━━━━━ EXTRACTED RECORDS ━━━━━
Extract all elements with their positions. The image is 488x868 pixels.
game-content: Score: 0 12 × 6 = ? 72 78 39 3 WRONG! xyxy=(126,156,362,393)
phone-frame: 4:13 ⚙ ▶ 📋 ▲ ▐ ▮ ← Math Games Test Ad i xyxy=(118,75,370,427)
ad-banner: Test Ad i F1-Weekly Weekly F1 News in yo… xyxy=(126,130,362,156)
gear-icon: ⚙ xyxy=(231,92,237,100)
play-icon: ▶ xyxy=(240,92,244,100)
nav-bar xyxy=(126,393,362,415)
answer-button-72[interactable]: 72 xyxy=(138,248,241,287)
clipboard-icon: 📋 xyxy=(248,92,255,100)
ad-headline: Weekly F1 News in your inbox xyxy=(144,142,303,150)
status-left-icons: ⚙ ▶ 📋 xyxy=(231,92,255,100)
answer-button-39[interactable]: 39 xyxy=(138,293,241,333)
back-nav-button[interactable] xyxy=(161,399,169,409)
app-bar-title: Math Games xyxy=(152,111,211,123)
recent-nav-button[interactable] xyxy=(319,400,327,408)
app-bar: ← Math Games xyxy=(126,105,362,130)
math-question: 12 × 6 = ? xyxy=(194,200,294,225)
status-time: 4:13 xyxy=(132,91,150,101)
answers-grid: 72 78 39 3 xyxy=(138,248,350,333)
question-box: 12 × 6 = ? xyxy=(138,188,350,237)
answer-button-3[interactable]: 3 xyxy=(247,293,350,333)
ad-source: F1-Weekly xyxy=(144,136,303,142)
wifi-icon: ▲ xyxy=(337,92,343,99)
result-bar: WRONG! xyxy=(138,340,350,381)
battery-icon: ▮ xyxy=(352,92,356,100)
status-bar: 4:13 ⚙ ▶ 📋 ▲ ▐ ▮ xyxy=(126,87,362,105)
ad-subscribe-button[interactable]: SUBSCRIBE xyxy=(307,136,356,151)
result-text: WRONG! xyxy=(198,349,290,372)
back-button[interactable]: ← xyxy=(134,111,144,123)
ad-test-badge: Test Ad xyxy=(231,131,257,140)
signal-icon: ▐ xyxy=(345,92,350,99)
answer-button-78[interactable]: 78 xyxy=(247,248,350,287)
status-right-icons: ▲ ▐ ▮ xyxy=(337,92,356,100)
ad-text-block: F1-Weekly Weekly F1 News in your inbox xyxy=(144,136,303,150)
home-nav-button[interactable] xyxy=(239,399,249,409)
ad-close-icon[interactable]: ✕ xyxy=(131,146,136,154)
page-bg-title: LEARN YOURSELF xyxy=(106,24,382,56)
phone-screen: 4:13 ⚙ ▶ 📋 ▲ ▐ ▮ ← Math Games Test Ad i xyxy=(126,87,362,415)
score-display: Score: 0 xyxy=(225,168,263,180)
━━━━━
━━━━━ EXTRACTED RECORDS ━━━━━
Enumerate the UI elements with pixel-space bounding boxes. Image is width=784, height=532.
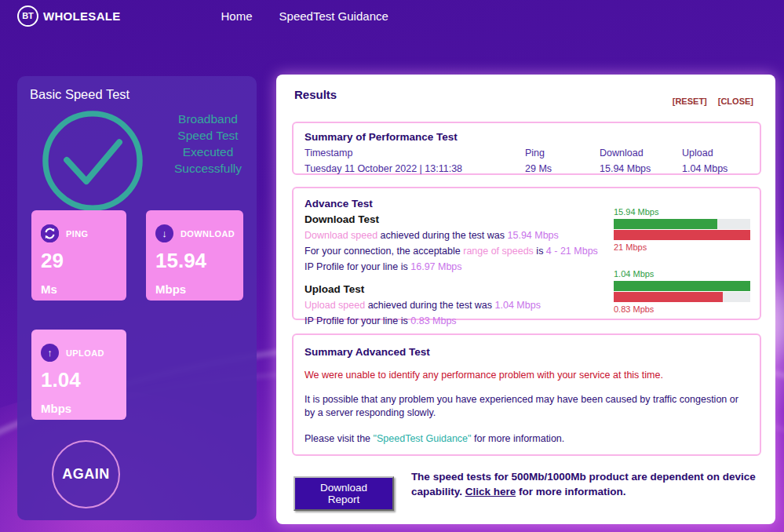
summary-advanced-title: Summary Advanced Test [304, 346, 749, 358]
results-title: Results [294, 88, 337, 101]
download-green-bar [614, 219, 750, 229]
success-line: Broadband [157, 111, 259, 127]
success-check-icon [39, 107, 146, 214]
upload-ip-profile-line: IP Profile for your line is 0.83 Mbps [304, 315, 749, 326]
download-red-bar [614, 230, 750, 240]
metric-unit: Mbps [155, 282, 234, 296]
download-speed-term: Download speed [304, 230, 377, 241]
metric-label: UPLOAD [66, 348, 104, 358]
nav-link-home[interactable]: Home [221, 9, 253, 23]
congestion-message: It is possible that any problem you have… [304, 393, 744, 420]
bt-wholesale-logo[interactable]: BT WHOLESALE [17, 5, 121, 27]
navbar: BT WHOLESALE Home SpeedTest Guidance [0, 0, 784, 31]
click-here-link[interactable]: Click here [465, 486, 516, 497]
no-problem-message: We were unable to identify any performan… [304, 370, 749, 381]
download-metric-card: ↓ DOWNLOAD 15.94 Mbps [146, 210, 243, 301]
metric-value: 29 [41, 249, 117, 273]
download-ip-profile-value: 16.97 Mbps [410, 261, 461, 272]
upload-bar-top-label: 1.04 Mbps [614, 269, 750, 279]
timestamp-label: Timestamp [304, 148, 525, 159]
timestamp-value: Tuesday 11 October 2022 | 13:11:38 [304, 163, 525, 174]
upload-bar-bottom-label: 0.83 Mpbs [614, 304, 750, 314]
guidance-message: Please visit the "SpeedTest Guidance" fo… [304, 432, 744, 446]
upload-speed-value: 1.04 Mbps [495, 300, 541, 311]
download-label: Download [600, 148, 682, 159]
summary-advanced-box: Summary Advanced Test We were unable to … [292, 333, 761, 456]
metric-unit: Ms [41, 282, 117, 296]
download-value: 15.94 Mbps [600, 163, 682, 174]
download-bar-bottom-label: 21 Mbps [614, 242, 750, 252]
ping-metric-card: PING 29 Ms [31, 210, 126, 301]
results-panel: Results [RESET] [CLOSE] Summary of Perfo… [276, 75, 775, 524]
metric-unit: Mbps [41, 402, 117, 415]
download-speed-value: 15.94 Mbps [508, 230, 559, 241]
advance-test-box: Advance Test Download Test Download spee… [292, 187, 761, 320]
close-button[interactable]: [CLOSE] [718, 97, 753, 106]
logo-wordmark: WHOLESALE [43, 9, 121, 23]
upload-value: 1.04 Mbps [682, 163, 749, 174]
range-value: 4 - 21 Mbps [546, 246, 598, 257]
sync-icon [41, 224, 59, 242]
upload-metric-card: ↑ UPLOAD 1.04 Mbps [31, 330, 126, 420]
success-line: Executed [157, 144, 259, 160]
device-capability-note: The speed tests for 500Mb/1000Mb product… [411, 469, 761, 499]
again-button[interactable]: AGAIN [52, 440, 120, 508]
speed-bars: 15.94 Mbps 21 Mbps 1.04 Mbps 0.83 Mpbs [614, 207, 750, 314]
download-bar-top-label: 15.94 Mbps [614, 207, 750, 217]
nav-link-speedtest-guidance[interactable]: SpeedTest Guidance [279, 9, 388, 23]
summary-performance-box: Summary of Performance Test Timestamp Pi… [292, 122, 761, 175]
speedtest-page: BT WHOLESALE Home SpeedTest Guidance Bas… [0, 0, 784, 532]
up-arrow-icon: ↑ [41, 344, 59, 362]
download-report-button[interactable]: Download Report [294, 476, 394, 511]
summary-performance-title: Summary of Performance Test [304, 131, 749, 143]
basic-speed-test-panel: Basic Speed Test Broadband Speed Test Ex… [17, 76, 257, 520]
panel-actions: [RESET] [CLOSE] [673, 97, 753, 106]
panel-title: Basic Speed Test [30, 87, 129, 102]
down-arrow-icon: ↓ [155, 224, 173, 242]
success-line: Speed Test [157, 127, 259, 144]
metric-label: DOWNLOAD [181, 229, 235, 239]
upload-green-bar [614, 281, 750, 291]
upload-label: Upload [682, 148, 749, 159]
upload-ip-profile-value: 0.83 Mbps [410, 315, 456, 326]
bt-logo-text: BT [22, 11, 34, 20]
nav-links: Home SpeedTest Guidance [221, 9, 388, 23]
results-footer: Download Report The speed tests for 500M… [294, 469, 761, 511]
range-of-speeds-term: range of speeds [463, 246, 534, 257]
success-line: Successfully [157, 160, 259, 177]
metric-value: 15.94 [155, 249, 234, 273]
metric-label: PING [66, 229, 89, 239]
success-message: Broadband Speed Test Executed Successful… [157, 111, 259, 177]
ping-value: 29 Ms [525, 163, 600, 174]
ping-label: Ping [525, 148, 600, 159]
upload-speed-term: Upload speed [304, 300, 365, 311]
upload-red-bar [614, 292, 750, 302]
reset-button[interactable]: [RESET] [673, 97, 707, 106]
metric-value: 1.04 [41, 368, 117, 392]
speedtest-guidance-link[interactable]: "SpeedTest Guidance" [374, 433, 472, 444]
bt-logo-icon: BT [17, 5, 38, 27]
━━━━━
Report every line above that has the string "elements" in it.

Extract all elements with their positions. The image is 488x868 pixels.
Enumerate the UI elements with pixel-space bounding boxes. Image is width=784, height=532.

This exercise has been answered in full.